Saved entries

___

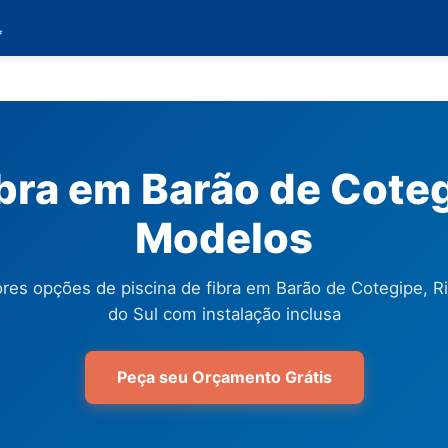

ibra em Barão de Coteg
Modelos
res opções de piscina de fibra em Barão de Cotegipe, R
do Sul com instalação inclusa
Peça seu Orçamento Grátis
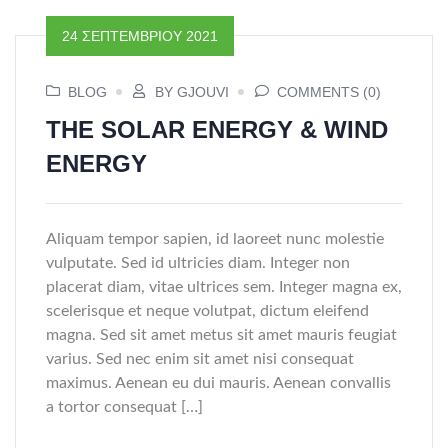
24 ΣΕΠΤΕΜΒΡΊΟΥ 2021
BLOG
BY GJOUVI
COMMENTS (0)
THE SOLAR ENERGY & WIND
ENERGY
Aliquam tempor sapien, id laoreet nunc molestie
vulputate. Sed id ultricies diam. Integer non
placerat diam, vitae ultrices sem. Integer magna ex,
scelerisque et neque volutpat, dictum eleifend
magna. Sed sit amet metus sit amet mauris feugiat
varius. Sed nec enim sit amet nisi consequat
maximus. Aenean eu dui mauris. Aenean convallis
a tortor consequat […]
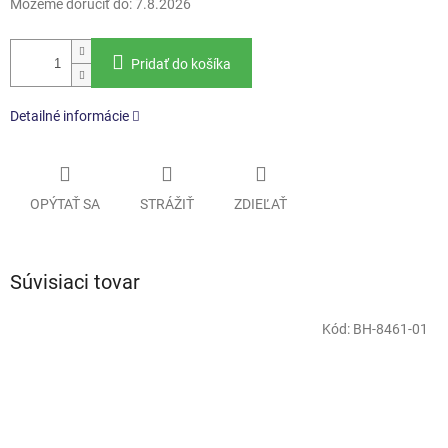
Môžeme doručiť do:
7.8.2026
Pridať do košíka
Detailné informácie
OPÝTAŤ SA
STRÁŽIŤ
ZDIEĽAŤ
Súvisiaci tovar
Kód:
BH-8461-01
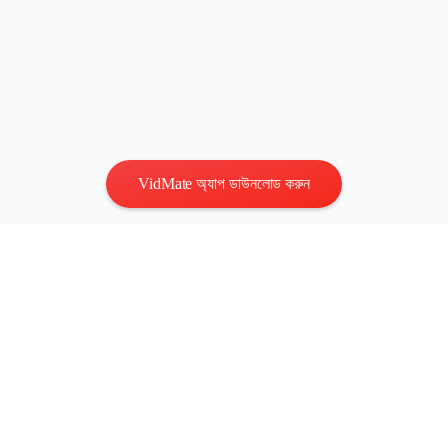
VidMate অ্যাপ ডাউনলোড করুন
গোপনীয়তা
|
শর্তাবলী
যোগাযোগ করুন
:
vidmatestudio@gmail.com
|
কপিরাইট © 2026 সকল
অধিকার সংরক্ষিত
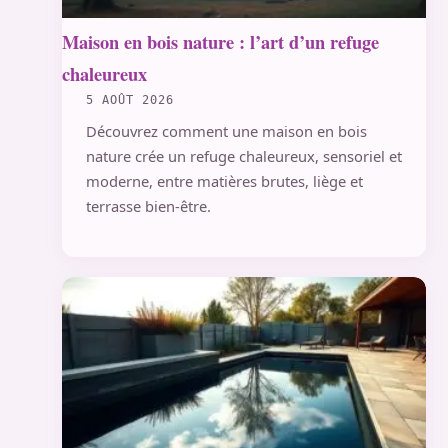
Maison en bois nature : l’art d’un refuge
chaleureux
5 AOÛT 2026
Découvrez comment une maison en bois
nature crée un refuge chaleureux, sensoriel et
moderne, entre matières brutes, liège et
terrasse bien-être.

___

Determine the number of lines in the data above that contain the word "mauris", and provide only that figure.

ANSWER TO THIS EXERCISE:
2